0

I'm looking for a way to find the value and index of the first occurrence of the largest element in an array (in ruby). I have not been able to find a way to achieve this with fewer than 2 lines of code and without traversing the array more than I would like.

First I tried:

example = [1, 100, 2, 100, 3]
value, index = example.each_with_index.max

But this gives me the index of the last occurrence of the largest element.

My current approach is:

example = [1, 100, 2, 100, 3]
value = example.max
index = example.find_index(value)

Which works, but if the first and last occurrences of the largest element are the last two elements of the array, my current code has to traverse pretty much the entire array twice.

I'm more interested in performance than code size, but if there is a non-wasteful one-line solution that would be great!

Pend
  • 662
  • 7
  • 12

2 Answers2

3

Here is a one-pass solution, but I would be surprised if it were faster than the OP’s two-pass solution, considering that Array#max and Array#find_index are both implemented in C and are optimized for arrays (as opposed to their Enumerable counterparts).

 value, index = example.each_with_index.max_by { |n,i| [n,-i] }
  #=> [100, 1]

When you tried example.each_with_index.max, you first computed

enum = example.each_with_index
  #=> #<Enumerator: [1, 100, 2, 100, 3]:each_with_index>

We can convert this enumerator to an array to see what elements it will generate.

enum.to_a
  #=> [[1, 0], [100, 1], [2, 2], [100, 3], [3, 4]]

When Array#max is sent to enum it orders the elements generated by enum, largest to smallest, as follows.

[[100, 3], [100, 1], [3, 4], [2, 2], [1, 0]]

The reason for this ordering is explained in the third paragraph in the doc for Array#<=>.

That's why you obtained

enum.max
  #=> [100, 3]

By contrast, I have Enumerable#max_by searching for the largest value in

a = [[1, 0], [100, -1], [2, -2], [100, -3], [3, -4]]

which is

a.max
  #=> [100, -1]

so [100, 1] is returned.

Cary Swoveland
  • 106,649
  • 6
  • 63
  • 100
  • Why the difference between the `max` and `max_by`? – Sagar Pandya Dec 07 '17 at 03:18
  • @SagarPandya Do you mean **what is** the difference? – sawa Dec 07 '17 at 03:26
  • @sawa I mean, why does `max` return the last occurrence whereas `max_by(&:first)` returns the first. – Sagar Pandya Dec 07 '17 at 03:30
  • @SagarPandya Because, with `max`, when the first element is the same, the comparison depends on the second element.
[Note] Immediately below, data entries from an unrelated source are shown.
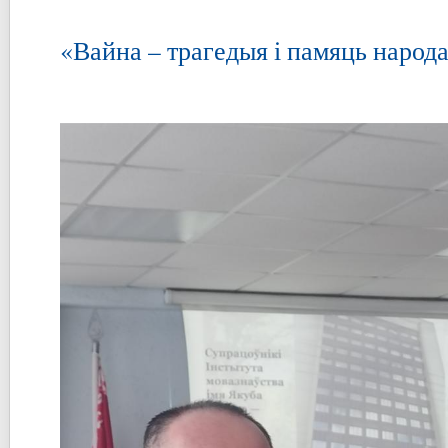
«Вайна – трагедыя і памяць народ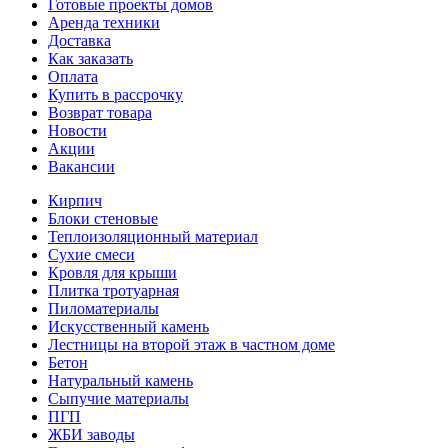
Готовые проекты домов
Аренда техники
Доставка
Как заказать
Оплата
Купить в рассрочку
Возврат товара
Новости
Акции
Вакансии
Кирпич
Блоки стеновые
Теплоизоляционный материал
Сухие смеси
Кровля для крыши
Плитка тротуарная
Пиломатериалы
Искусственный камень
Лестницы на второй этаж в частном доме
Бетон
Натуральный камень
Сыпучие материалы
ПГП
ЖБИ заводы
That is how comparison of arrays works. `max_by(&:first)` states to take only the first element into consideration. – sawa Dec 07 '17 at 03:32
  • Pretty sure I'm going to mark this as the answer just as soon as I understand what's happening under the hood. Am I right in understanding this is basically creating an array of element-index pairs, sorting them and returning the first? – Pend Dec 07 '17 at 03:34
  • Hold the phone. I will need to revise this. There is no guarantee the `max_by` will return the first maximum element in an array. – Cary Swoveland Dec 07 '17 at 03:39
  • @CarySwoveland You mean `max_by` is not stable? Then you can perhaps try `group_by`. – sawa Dec 07 '17 at 03:40
  • @sawa, I mean that `example.each_with_index.max_by(&:first)` is not guaranteed to return `[100,1]` rather than `[100,3]`, just because the former is generated first by the enumerator. See the selected answer [here](https://stackoverflow.com/questions/46286715/how-does-rubys-max-function-order-duplicates). I changed my answer to avoid that problem. – Cary Swoveland Dec 07 '17 at 03:47
  • 1
    @StefanPochmann, I read the question as asking for a one-pass solution, not a one-pass solution that is faster than the OP`s two-pass solution. I made an edit to clarify that. The edit reflects my thinking at the time. I am not the least surprised by the results of your benchmark. – Cary Swoveland Dec 07 '17 at 16:08
  • Maybe. But to me it looks like their goal is speed. And that they're just one of those people who think that one-pass is faster than two-pass. An XY problem where they told us both X and Y. Question: `example.each_with_index.max` is also "optimized C", right? That takes about 25 seconds in my test, almost as slow as yours, and much slower than mine with Ruby code (which takes 4.8 seconds). So I think to a large degree the slowness is the "fault" of the extra enumerator(s?). – Stefan Pochmann Dec 07 '17 at 19:29
  • You're right, I did assume a one pass would be faster than a two-pass in this case, so this has been a good lesson on checking my assumptions and more thoroughly benchmarking. Also to not let my assumptions color my questions in the future. Additionally, I learned much more than I previously knew about Enumerable#max_by. Thank-you both – Pend Dec 07 '17 at 23:46
1

I'm more interested in performance

You really should measure then. Your own solution is about 75 times faster than Cary's solution (who also really should've measured).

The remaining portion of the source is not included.